Tuesday, May 14, 2013

The Plagiarized Life


I would rather be what God chose to make me than the most glorious creature that I could think of; for to have been thought about, born in God's thought, and then made by God, is the dearest, grandest and most precious thing in all thinking. –George MacDonald

Plagiarizers are actors in a play neither written nor directed by them. All of the songs they sing are covers. Even their chosen virtues and sins are worn like ill-fitting suits because they took them off the rack of clothes valued by their culture or religious sub-culture. They do not think their own thoughts, come to their own conclusions, or feel their own feelings. On the contrary, they allow their cultures to think and feel through their brains and hearts.

With some people, this unoriginality is fear based. We fear rejection. We fear standing out and being different. We fear making “wrong” decisions and, so, base our choices on statistical analysis: “What is everyone else who matters to me doing?” There is also the case where, while there is nothing we want more than to be visible for whom we truly are, there is also nothing we fear more: a paralyzing psychological state in which to live, for sure.  

I think this last fear sometimes points to a state of self-hatred. “O, I know who I am and that guy is a loser, a zero.” Or at least we fear this is the case, so we live a plagiarized life. Not wanting to be outted as the loser we fear that we are, we choose the persona of movie actor, or saint, or one of our parents, or an amalgamation of all those personality traits so highly valued by our friends and coworkers. All of this is unsatisfying and leaves us feeling empty, because the approbation we receive is for a role we are playing, not for the person we truly are. And we know this.

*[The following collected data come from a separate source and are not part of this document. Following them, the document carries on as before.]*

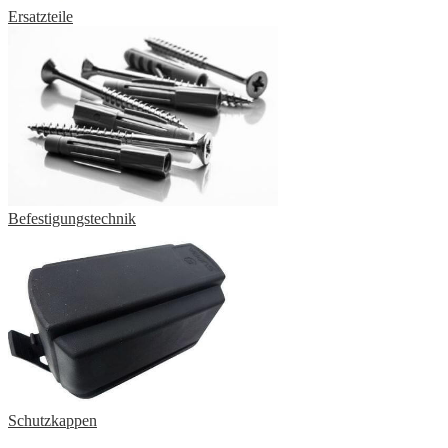
Ersatzteile
Befestigungstechnik
Schutzkappen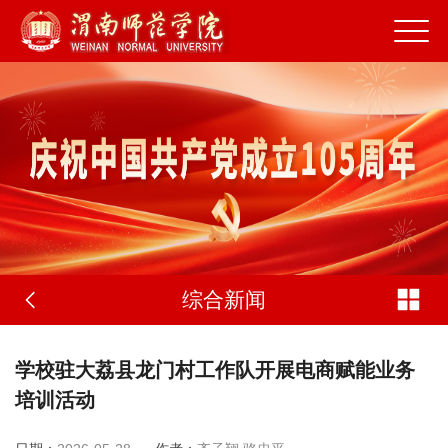
综合新闻
学校驻大荔县龙门村工作队开展电商赋能业务
培训活动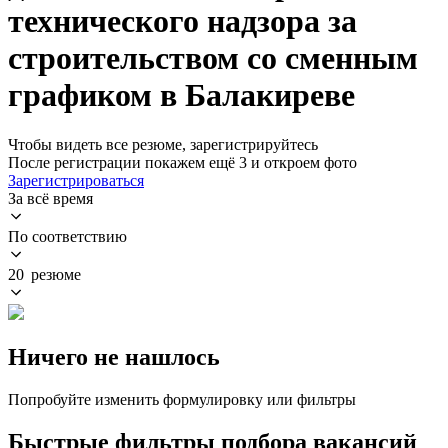
технического надзора за
строительством со сменным
графиком в Балакиреве
Чтобы видеть все резюме, зарегистрируйтесь
После регистрации покажем ещё 3 и откроем фото
Зарегистрироваться
За всё время
По соответствию
20 резюме
Ничего не нашлось
Попробуйте изменить формулировку или фильтры
Быстрые фильтры подбора вакансий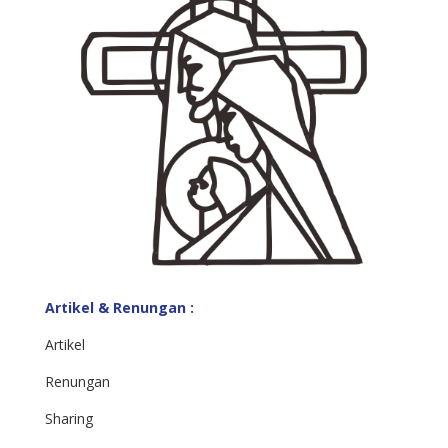
Artikel & Renungan :
Artikel
Renungan
Sharing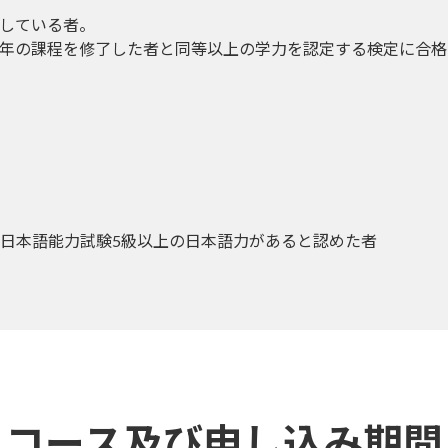
了している者。
2年の課程を修了した者と同等以上の学力を認定する検定に合
が日本語能力試験5級以上の日本語力があると認めた者
コース及び申し込み期間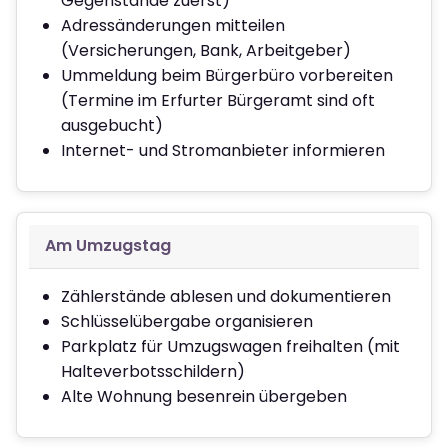
Gegenstände zuerst)
Adressänderungen mitteilen
(Versicherungen, Bank, Arbeitgeber)
Ummeldung beim Bürgerbüro vorbereiten
(Termine im Erfurter Bürgeramt sind oft
ausgebucht)
Internet- und Stromanbieter informieren
Am Umzugstag
Zählerstände ablesen und dokumentieren
Schlüsselübergabe organisieren
Parkplatz für Umzugswagen freihalten (mit
Halteverbotsschildern)
Alte Wohnung besenrein übergeben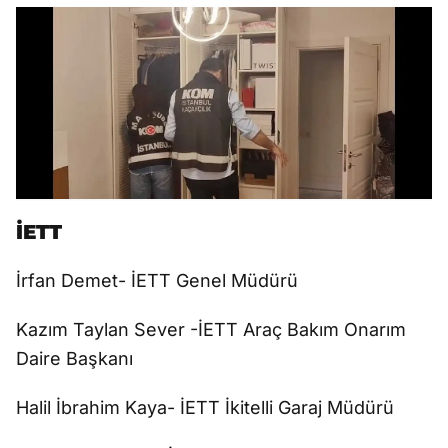
İETT
İrfan Demet- İETT Genel Müdürü
Kazım Taylan Sever -İETT Araç Bakım Onarım
Daire Başkanı
Halil İbrahim Kaya- İETT İkitelli Garaj Müdürü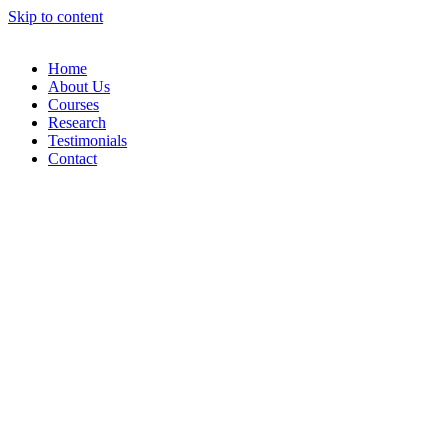
Skip to content
Home
About Us
Courses
Research
Testimonials
Contact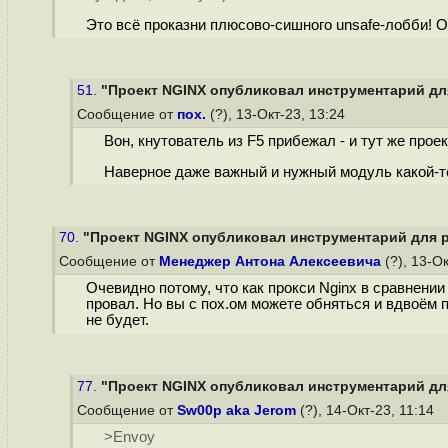
Это всё проказни плюсово-сишного unsafe-лобби! О
51.
"Проект NGINX опубликовал инструментарий для
Сообщение от
пох.
(?), 13-Окт-23, 13:24
Вон, кнутователь из F5 прибежал - и тут же прое
Наверное даже важный и нужный модуль какой-то
70.
"Проект NGINX опубликовал инструментарий для р
Сообщение от
Менеджер Антона Алексеевича
(?), 13-О
Очевидно потому, что как прокси Nginx в сравнении
провал. Но вы с пох.ом можете обняться и вдвоём п
не будет.
77.
"Проект NGINX опубликовал инструментарий для
Сообщение от
Sw00p aka Jerom
(?), 14-Окт-23, 11:14
>Envoy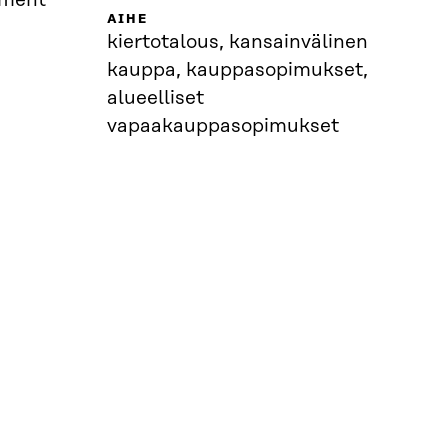
pment
AIHE
kiertotalous, kansainvälinen
kauppa, kauppasopimukset,
alueelliset
vapaakauppasopimukset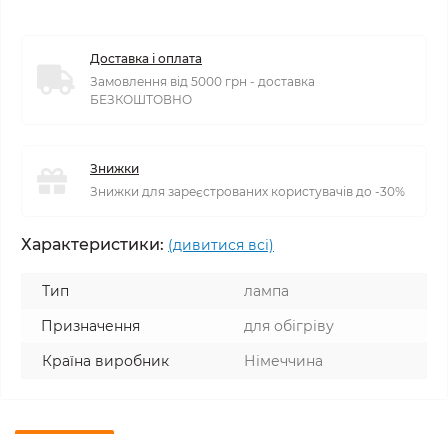
Доставка і оплата
Замовлення від 5000 грн - доставка
БЕЗКОШТОВНО
Знижки
Знижки для зареєстрованих користувачів до -30%
Характеристики:
(дивитися всі)
Тип
лампа
Призначення
для обігріву
Країна виробник
Німеччина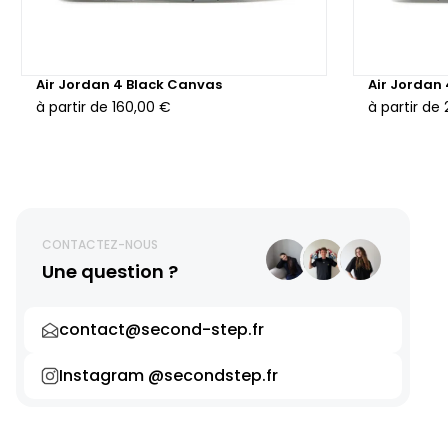
Air Jordan 4 Black Canvas
Air Jordan
à partir de
160,00 €
à partir de
CONTACTEZ-NOUS
Une question ?
contact@second-step.fr
Instagram @secondstep.fr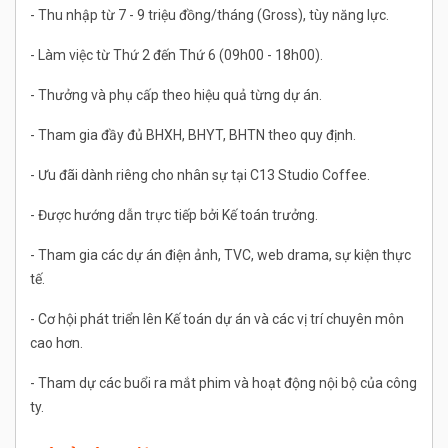
- Thu nhập từ 7 - 9 triệu đồng/tháng (Gross), tùy năng lực.
- Làm việc từ Thứ 2 đến Thứ 6 (09h00 - 18h00).
- Thưởng và phụ cấp theo hiệu quả từng dự án.
- Tham gia đầy đủ BHXH, BHYT, BHTN theo quy định.
- Ưu đãi dành riêng cho nhân sự tại C13 Studio Coffee.
- Được hướng dẫn trực tiếp bởi Kế toán trưởng.
- Tham gia các dự án điện ảnh, TVC, web drama, sự kiện thực
tế.
- Cơ hội phát triển lên Kế toán dự án và các vị trí chuyên môn
cao hơn.
- Tham dự các buổi ra mắt phim và hoạt động nội bộ của công
ty.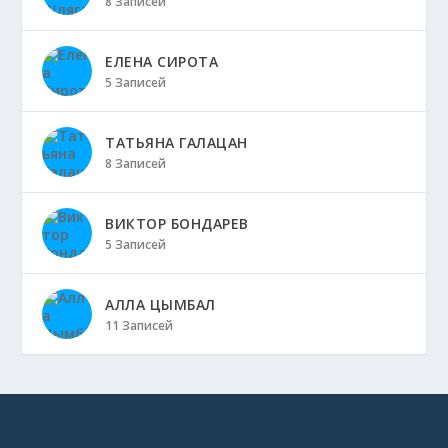
8 Записей
ЕЛЕНА СИРОТА
5 Записей
ТАТЬЯНА ГАЛАЦАН
8 Записей
ВИКТОР БОНДАРЕВ
5 Записей
АЛЛА ЦЫМБАЛ
11 Записей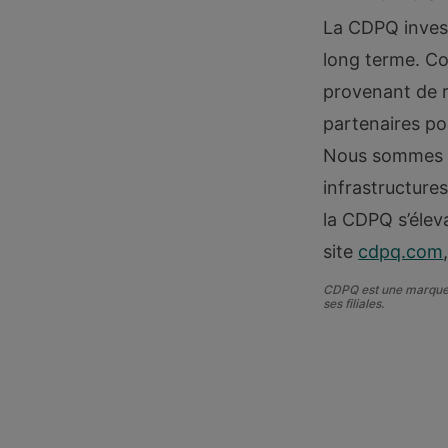
La CDPQ invest
long terme. C
provenant de r
partenaires po
Nous sommes ac
infrastructures
la CDPQ s’éleva
site
cdpq.com
CDPQ est une marque 
ses filiales.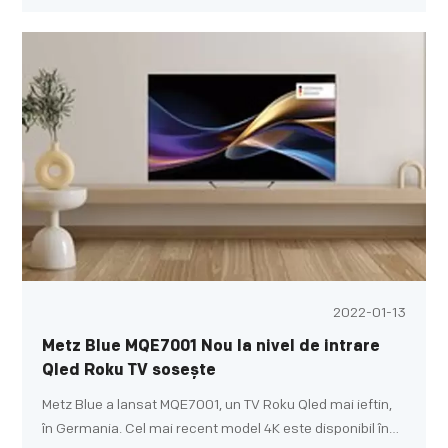
fabricație germană, a furnizat constant soluții SMART TV
de înaltă calitate prin intermediul mărcii Metz Blue.
2022-01-13
Metz Blue MQE7001 Nou la nivel de intrare
Qled Roku TV sosește
Metz Blue a lansat MQE7001, un TV Roku Qled mai ieftin,
în Germania. Cel mai recent model 4K este disponibil în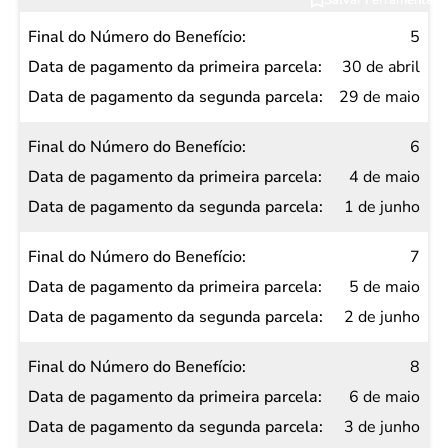
5
30 de abril
29 de maio
6
4 de maio
1 de junho
7
5 de maio
2 de junho
8
6 de maio
3 de junho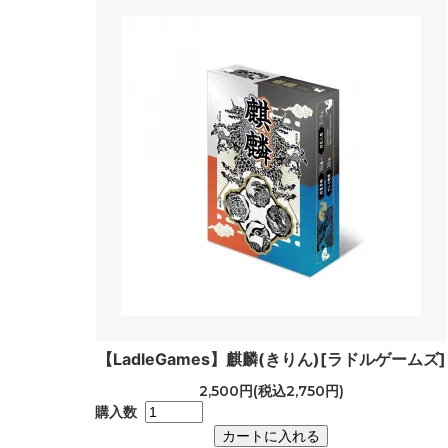
【LadleGames】麒麟(きりん)[ラドルゲームズ]
2,500円(税込2,750円)
購入数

Then there are those of us who are like reeds in the wind. Giving absolutely no thought to such questions as, “Who am I?” or “Who has God created me to become?” we are products of every wind and current of fashion in our immediate world. We are passive-ists before all the circumstances of our world: I am whomever the winds make me.

Really now, is this how we wish to live our short lives here on earth? Throw away those suits, take off those masks, and defy the fears and the fear mongers. And know this: It is not the self you should hate but that which the self is not. Reclaim your heart, mind, and soul, as your own possessions.

You are a once in eternity individual who was fearfully and wonderfully made by the God who is Love, Beauty, and Goodness. Believe me. As you begin discovering your self, you will find reflections of these divine attributes. Your individuality is a gift to you and the world in which you live. The self that you truly are: that person is inimitable and irreplaceable.